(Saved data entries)

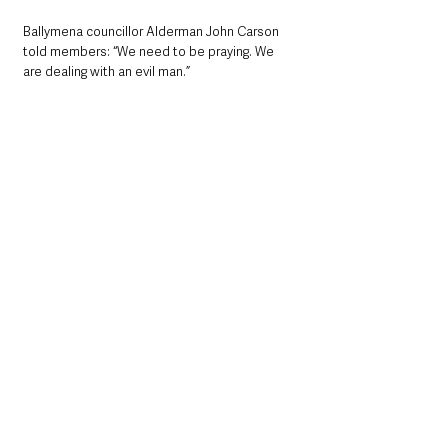
Ballymena councillor Alderman John Carson 
told members: “We need to be praying. We 
are dealing with an evil man.”
Coast Road Sinn Fein Councillor James 
McKeown said that he supports the motion 
one hundred per cent.
“The reports coming out of Ukraine are 
heartbreaking. The Ukrainian people 
themselves are putting up a tremendous fight 
against an evil aggressor. who does not seem 
to respond to many calls from the West to 
withdraw.”
He urged leaders in Ireland, England, Scotland, 
Wales and Europe to “do all they can with 
regard to sanctions”.
Larne Lough Alliance Councillor Danny 
Donnelly backed the suggestion of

:: Problem description ::
Starting at the line that contains "He urged leaders", output every remaining line of the data exactly, and stop after the last one.

:: Result of this task ::
He urged leaders in Ireland, England, Scotland, 
Wales and Europe to “do all they can with 
regard to sanctions”.
Larne Lough Alliance Councillor Danny 
Donnelly backed the suggestion of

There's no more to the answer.